Let's extend the above example and create a dictionary of lexical information for our texts. For each text, we will report:

- the total number of words according to `.split()`
- the total number of tokens according to `nltk.word_tokenize()`
- the resulting TTR using `.split()` versus `nltk.word_tokenize()`
- the top 5 most frequent words using `nltk.FreqDist()` and `.split()`
- the top 5 most frequent words using `nltk.FreqDist()` and `nltk.word_tokenize()`

Sounds like a lot, right? You should know how to do each of these operations - it's just a matter of adding them to the for loop that we've already seen above.

In [None]:
# load in required nltk resources.
import nltk
nltk.download('punkt_tab')

In [None]:
# let's delete the word_length entry we made above
del sf_dict['whale']['word_length']
del sf_dict['the_kramer']['word_length']

In [None]:
# Expand the for loop to calculate more features:

for key in sf_dict.keys():
  # number of words according to .split()
  sf_dict[key]['num_split_tokens'] = len(sf_dict[key]['text'].split())
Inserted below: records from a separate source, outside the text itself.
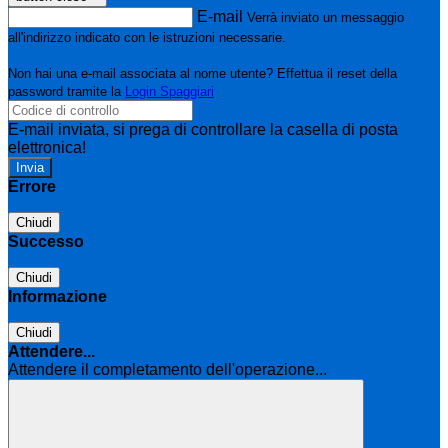
E-mail
Verrà inviato un messaggio
all'indirizzo indicato con le istruzioni necessarie.
Non hai una e-mail associata al nome utente? Effettua il reset della
password tramite la
Login Spaggiari
E-mail inviata, si prega di controllare la casella di posta
elettronica!
Errore
Chiudi
Successo
Chiudi
Informazione
Chiudi
Attendere...
Attendere il completamento dell'operazione...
  # number of words according to nltk.word_tokenize
  sf_dict[key]['num_nltk_tokens'] = len(nltk.word_tokenize(sf_dict[key]['text']))

  # ttr from split
  sf_dict[key]['split_ttr'] = len(sf_dict[key]['text'].split()) / len(set(sf_dict[key]['text'].split()))

  # ttr from nltk tokens
  sf_dict[key]['nltk_tokens_ttr'] = len(nltk.word_tokenize(sf_dict[key]['text'])) / len(set(nltk.word_tokenize(sf_dict[key]['text'])))

  # top 5 most frequent words using .split()
  sf_dict[key]['split_five_most_frequent'] = nltk.FreqDist(sf_dict[key]['text'].split()).most_common(5)

  # top 5 most frequent words using nltk tokenz
  sf_dict[key]['nltk_five_most_frequent'] = nltk.FreqDist(nltk.word_tokenize(sf_dict[key]['text'])).most_common(5)


In [None]:
# now look at the information we have about the text
sf_dict['whale']

In [None]:
sf_dict['the_kramer']

##**Your Turn**

Compare the output from the two texts above. Think about the difference you see between the `.split()` and `nltk.word_tokenize()` approaches.

- Do you remember why these function are providing different results?
- What do you notice about the frequency results? Is there any pre-processing we might want to do, and if so, which results would be changed as a result of different pre-processing?